Hydrophis stricticollis
- Conservation status: Data Deficient (IUCN 3.1)

Scientific classification
- Kingdom: Animalia
- Phylum: Chordata
- Class: Reptilia
- Order: Squamata
- Suborder: Serpentes
- Family: Elapidae
- Genus: Hydrophis
- Species: H. stricticollis
- Binomial name: Hydrophis stricticollis Günther, 1864
- Synonyms: Aturia stricticollis - Welch, 1994; Chitulia stricticollis - Kharin, 2005;

= Hydrophis stricticollis =

- Genus: Hydrophis
- Species: stricticollis
- Authority: Günther, 1864
- Conservation status: DD
- Synonyms: Aturia stricticollis - Welch, 1994, Chitulia stricticollis - Kharin, 2005

Species of venomous sea snake

Hydrophis stricticollis, collared sea snake, is a species of venomous sea snake in the subfamily Hydrophiinae of the family Elapidae.

== Taxonomy ==
Hydrophis stricticollis was first described by Albert Günther in 1864. It currently belongs to the genus Hydrophis, though it was previously categorized in the genus Chitulia under the scientific name Chitulia stricticollis.

==Description==
The species is characterized by a slender neck and forebody, posteriorly 2.5 to 3 times thicker than anteriorly. The size of males can reach around 105 centimeters (3.44 ft), females 105 centimeters (3.44 ft); with tail length ranging from 140 millimeters (5.5 in) in males to 90 millimeters (3.5 in) in females. Historical autopsy reports describe coloration as dark grey or olive, with a pale anterior belly and yellow mottling on the snout and sides. It has a small head, colored black or olive, with yellow markings on the snout and along the sides of the head. It has 45–65 dark bands slightly thinner than the yellowish area between each band, widest dorsally, disappearing with age. Tail with 11 vertical blackish bars, confluent on the under surface.
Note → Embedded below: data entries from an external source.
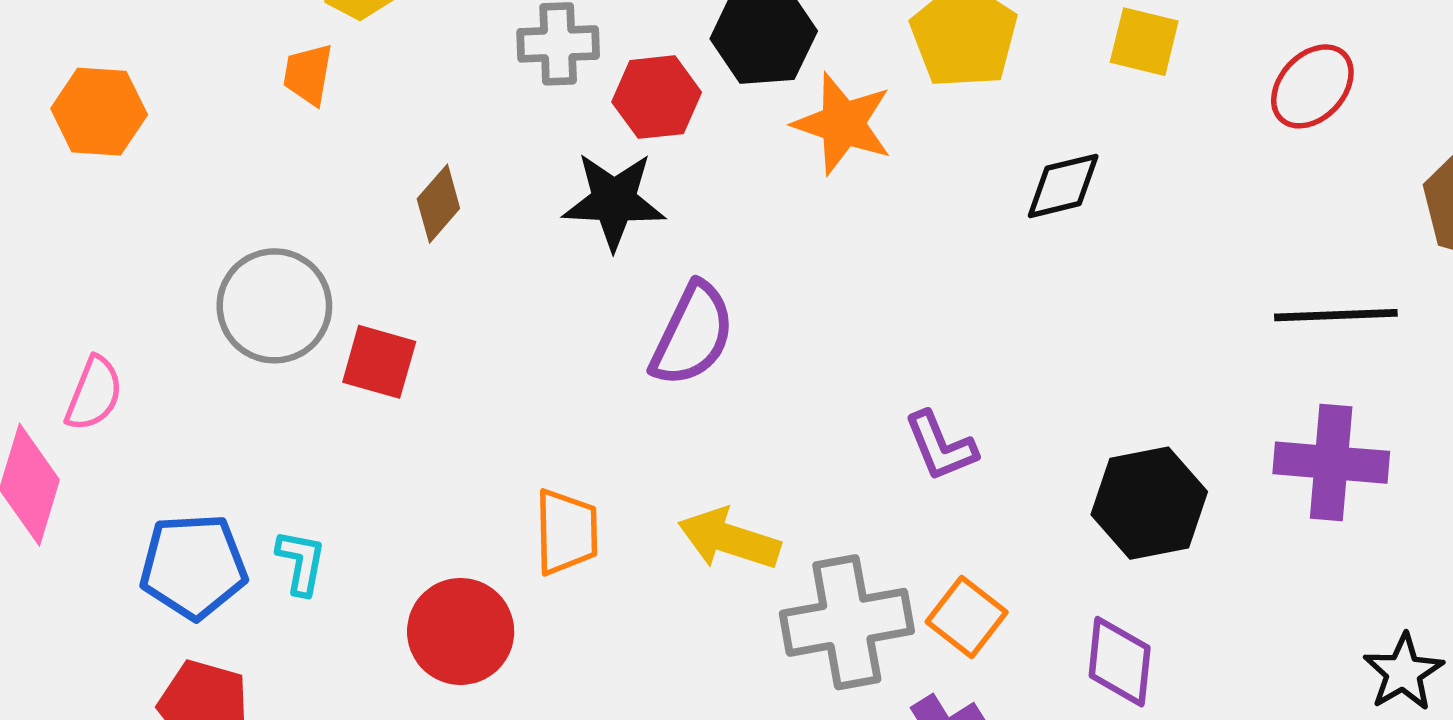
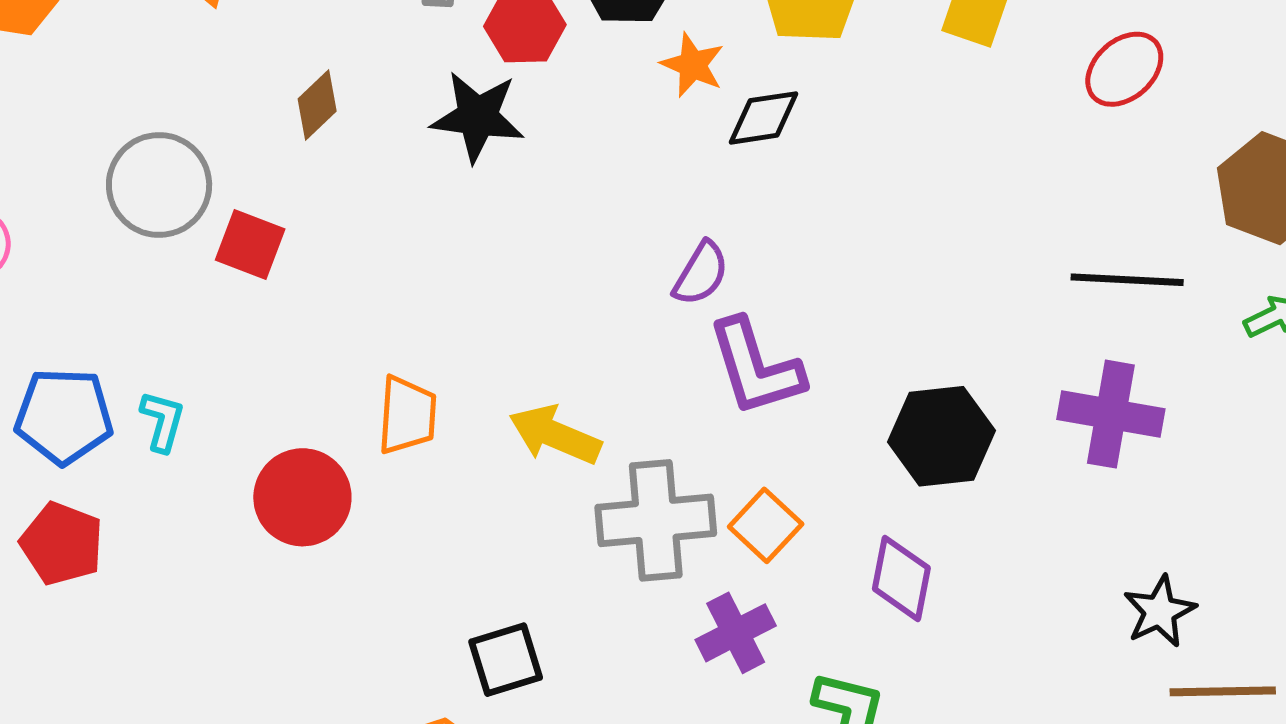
orange star: (843, 124) -> (693, 65), size x0.7
black diamond: (1063, 186) -> (764, 118), moved
purple semicircle: (693, 334) -> (701, 273), moved, size x0.7
purple L-shape: (940, 446) -> (756, 367), size x1.5

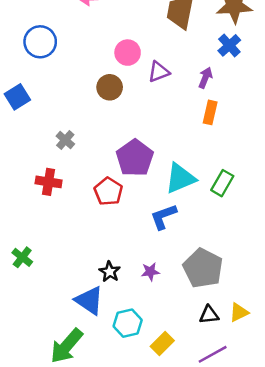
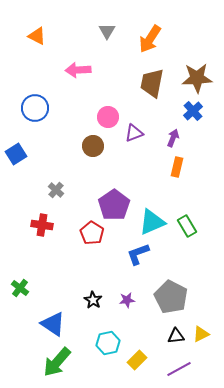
green rectangle: (222, 183) -> (187, 226), turned -60
blue triangle: (89, 300) -> (53, 324), moved

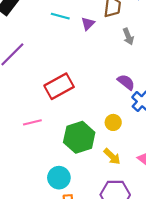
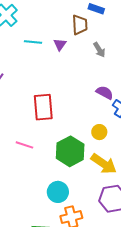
red rectangle: (59, 86) -> (43, 107), turned -56
pink line: (32, 122) -> (24, 145), turned 42
yellow arrow: (112, 156) -> (104, 164), size x1.5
1 anterior temporal, rarely divided; 7-8 upper labials, the second being in contact with prefrontal scales. 3–4 border eyes; 34-41 scale rows around the neck, having either one or more tubercles in a straight line, tending to form an obscure keel. The central tubercle is the largest, the others being indistinct. 45-55 scale rows around midbody, with the scales on the thickest part of the body being subquadrangular or hexagonal in shape. 374-452 ventral scales, distinct throughout. Only on the anterior two-thirds of the trunk are the ventrals twice as broad as the adjoining scales; the rest are less than twice as large as adjacent body scales. 8-11 maxillary teeth found behind the fangs. There are 6 small anal scales, the middle one of the three on each side being the largest. The heart is located in almost the center of the body. All spines of the hemipenis are short, with proximal spines being wider than the others and no longer than half the length of the tail scales. The scales are smooth in young specimens.

== Distribution and habitat ==
Hydrophis stricticolis is endemic to the Indian Ocean, with its extent ranging from Sri Lanka, India, and Myanmar to Bangladesh.

=== Diet ===
Autopsy data suggests a diet consisting of cutlassfish, though specific species could not be identified due to being partially digested and the heads of the prey being absent. Because cutlassfish inhabit coastal waters ranging from 100 to 350 meters, it is theorized that this is also where the Hydrophis stricticollis reside.

=== Reproduction ===
There isn't much information regarding the reproductive biology of the Hydrophis species throughout the Indian Ocean, though it is known that reproductive cycles vary between different local regions.

It's suggested that sexual dimorphism may be present, but based on current data, whether or not sexual dimorphism is present can't be substantially supported.

== Venom ==
Its venom likely contains postsynaptic neurotoxins in the form of myotoxins, but it is not confirmed. Nephrotoxins and cardiotoxins are present but only inflict secondary nephrotoxicity and secondary cardiotoxicity.

=== Treatment ===
Standard first aid treatment for any bite from a snake suspected to be venomous is the application of a pressure bandage followed by the victim's transportation to a hospital or clinic, where they should be monitored for at least 24 hours. It is not recommended to use a tourniquet, suck at the wound, cauterize, or make an incision in the wound as an attempt at first aid.

== Conservation status ==
Hydrophis stricticollis is listed as Data Deficient in the IUCN Red List, with the population trends and number of mature individuals being unknown.